A medical records specialist should have a clear understanding of the difference between EMR and EHR.
Electronic Medical Records (EMRs)
An Electronic Medical Record (EMR) is a digital record of a patient’s paper chart within a single facility, such as a doctor’s office or a clinic.Its purpose is to record patient’s treatment history (lab and test results, immunization, allergies, medication, diagnoses, vital signs). An EMR helps a health provider to track data over time, keep preventive visits and screenings up to date, and improve the quality of care. EMRs have advantages over paper charts but they do not travel easily between healthcare providers. The patient’s records have to be printed out and delivered by mail or in person to other facilities.

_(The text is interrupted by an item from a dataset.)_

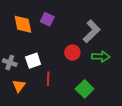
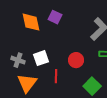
red circle: (72, 53) -> (76, 60), moved
orange triangle: (19, 86) -> (27, 83), size x1.5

Electronic Health Records (EHRs)
An Electronic Health Record (EHR) accomplishes all of the things as an EMR and more. EHRs are intended to extend beyond the health institution that initially gathers and compiles the data. They are designed to share health data between healthcare providers. They allow for faster access to the latest patient’s health information, such as lab and test results, immunization, allergies, medication, diagnoses, medical histories, vital signs. EHR’s provide improved efficiency, quality care, cost reduction, and medical error elimination.
Medical records professionals are expected to have the following qualities:
- Analytical Skills – ability to understand health records and diagnoses, applying correct codes for filling and billing purposes
- Technical Skills – performing medical coding and data analysis using classification software and EHR systems
- Detail Oriented – reviewing patient’s records for accuracy, organizing and maintaining data, assigning codes for billing and analyzing data using classification software can be a very complex process, therefore, when processing medical information accuracy and attention to detail is of high importance
- Communication Skills – ability to discuss medical/patient information, discrepancies and information requirements with other professionals (physicians, insurance providers, etc.)
- Integrity – discretion and a strong sense of ethics are required when working with medical information in order to protect patient confidentiality.
Education and Career Opportunity
The application of EHRs and medical coding is providing various career advancement and employment opportunities in the healthcare sector. To enter the field of Health Information Management (HIM)a minimum of high school diploma or prior experience in a medical environment are sufficient to qualify for some positions,but a majority of jobs for health information management require post-secondary education. A nationally recognized certification or an associate’s degree is often a prerequisite.
The HIM profession offers many opportunities for growth and advancement. There is no need to stay with exactly the same job position for the next 20 years, discover new career opportunities in medical and health services, medical transcription, medical billing and coding, health information management, cancer registrars, data collection.
Advantages of Certification Training
Although a high school diploma or prior experience in a medical environment are sufficient to qualify for some positions in health information management, a majority of jobs in this field require post-secondary education. An industry recognized certification is a prerequisite for many jobs available today. It is also a way to stand out among other candidates and it is the fastest way to prove qualifications and certain standard of competence. There is less on-the-job training required, which saves employers time and resources. A certification proves to employers that the candidate is serious about their career path.